Une jeunesse Allemande semble aussi être un film en train de se faire. On peut noter un nombre considérable de caméras et de techniques cinématographiques dans ce film, surtout au début. On sent alors vraiment la nécessité de la technique pour pouvoir concevoir un film, pour créer, agir, s'exprimer, militer. Nous voyons de la pellicule ainsi que des bancs de montage, des images de caméra, des regards caméra ainsi que des films sur des tournages. Bien souvent les films que nous voyons sont faits par des étudiants, avec des étudiants-acteurs, et même parfois pour des étudiants, en tout cas des militants. Cela montre l'autonomie et la volonté qu’ils ont, seuls contre tous, de changer le système, d’aller vers un soulèvement des masses, de faire la révolution. Notons une chose assez tragique et belle à la fois : ils ont vraiment cru qu'ils pourraient faire la révolution avec le cinéma. Dans la séquence de la venue du Shah d’Iran par exemple, d'un côté, il y a la technique de la télévision officielle, qui utilise une voix off, qui ne voit que ce qu'elle veut voir et surtout qui nous montre que ce qu'elle veut que l'on voie, c'est pourquoi elle ajoute un commentaire mensonger visant à créer une atmosphère de peur, de crainte vis-à-vis des manifestants, et par conséquent visant à renforcer la confiance que les gens ont envers le gouvernement. C'est-à-dire que la télévision construit un réel correspondant à l'idéologie des gouvernants. De l'autre côté, Meinhof utilise des procédés filmiques - comme la répétition pour mieux voir un acte très bref : le coup de pied des policiers - pour montrer sa vérité et dénoncer la manipulation du gouvernement par la technique. Donc dans cette scène, et plus largement dans le film, nous pouvons comparer les différentes versions d'un même événement et nous faire notre propre avis quant aux traitements dits justes ou au contraire mensongers, manipulateurs.
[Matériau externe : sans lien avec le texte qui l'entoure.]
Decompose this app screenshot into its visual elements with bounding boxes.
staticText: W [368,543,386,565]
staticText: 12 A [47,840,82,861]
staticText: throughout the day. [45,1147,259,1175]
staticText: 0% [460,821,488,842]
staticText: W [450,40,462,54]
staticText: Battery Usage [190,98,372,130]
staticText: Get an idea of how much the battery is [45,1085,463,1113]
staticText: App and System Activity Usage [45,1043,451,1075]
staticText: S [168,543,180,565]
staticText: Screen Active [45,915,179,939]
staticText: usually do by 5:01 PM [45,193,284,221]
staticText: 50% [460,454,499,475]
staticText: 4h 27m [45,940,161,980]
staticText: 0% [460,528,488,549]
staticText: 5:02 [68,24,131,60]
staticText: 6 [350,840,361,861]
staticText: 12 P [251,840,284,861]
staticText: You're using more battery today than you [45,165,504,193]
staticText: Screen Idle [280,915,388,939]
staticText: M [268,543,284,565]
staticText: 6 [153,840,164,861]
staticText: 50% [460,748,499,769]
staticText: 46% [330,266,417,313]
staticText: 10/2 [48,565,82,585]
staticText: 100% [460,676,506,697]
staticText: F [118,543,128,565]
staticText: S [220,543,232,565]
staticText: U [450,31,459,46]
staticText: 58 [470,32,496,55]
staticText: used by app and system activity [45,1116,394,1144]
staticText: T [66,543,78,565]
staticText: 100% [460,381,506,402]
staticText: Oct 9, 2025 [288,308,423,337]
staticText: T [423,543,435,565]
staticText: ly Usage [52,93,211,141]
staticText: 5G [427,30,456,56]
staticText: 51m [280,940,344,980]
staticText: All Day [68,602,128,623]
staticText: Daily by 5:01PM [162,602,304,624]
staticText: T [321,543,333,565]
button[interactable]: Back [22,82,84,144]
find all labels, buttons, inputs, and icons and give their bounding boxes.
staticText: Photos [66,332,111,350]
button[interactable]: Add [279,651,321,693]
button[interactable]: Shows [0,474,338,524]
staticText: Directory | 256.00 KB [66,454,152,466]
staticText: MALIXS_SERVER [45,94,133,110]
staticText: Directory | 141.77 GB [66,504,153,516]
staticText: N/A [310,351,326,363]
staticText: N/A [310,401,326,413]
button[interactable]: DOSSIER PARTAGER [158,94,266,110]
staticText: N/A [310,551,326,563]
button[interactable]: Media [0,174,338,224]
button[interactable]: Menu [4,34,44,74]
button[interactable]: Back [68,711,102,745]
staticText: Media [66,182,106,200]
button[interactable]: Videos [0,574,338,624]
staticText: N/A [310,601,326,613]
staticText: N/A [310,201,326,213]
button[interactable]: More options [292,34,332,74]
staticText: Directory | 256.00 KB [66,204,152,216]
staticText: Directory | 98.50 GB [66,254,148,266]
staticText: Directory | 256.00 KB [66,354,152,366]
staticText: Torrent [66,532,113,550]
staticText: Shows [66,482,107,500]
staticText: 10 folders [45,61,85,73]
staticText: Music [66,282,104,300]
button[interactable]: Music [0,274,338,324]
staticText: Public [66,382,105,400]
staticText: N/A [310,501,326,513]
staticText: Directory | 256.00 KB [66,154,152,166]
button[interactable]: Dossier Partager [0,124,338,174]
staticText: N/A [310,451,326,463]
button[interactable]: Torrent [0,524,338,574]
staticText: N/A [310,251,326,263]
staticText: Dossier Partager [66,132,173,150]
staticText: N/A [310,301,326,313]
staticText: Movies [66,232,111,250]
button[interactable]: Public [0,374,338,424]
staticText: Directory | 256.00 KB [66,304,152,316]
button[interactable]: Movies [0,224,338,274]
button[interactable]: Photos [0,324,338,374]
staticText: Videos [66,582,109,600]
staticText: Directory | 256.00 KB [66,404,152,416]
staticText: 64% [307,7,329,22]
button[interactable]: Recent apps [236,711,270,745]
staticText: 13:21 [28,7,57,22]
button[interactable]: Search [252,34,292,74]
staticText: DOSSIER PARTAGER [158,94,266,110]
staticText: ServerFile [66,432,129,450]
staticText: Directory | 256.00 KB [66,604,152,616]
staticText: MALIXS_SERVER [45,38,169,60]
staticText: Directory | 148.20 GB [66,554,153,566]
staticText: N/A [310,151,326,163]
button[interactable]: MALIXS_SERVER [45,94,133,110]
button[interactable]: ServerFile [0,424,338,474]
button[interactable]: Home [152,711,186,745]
Une jeunesse allemande est ainsi un film réflexif, qui propose, de par l'usage des archives, un discours métafilmique. En effet, Jean-Gabriel Périot intègre dans son film des extraits de films, principalement de films engagés réalisés par les étudiants de la DFFB, qui portent en eux un discours sur le cinéma, en tant que les images constituent un discours. Ainsi, étant utilisés dans un film de cinéma, ils résonnent à l'échelle du film et créent un discours global sur le cinéma qui va dans le sens d'un cinéma social, engagé et politique.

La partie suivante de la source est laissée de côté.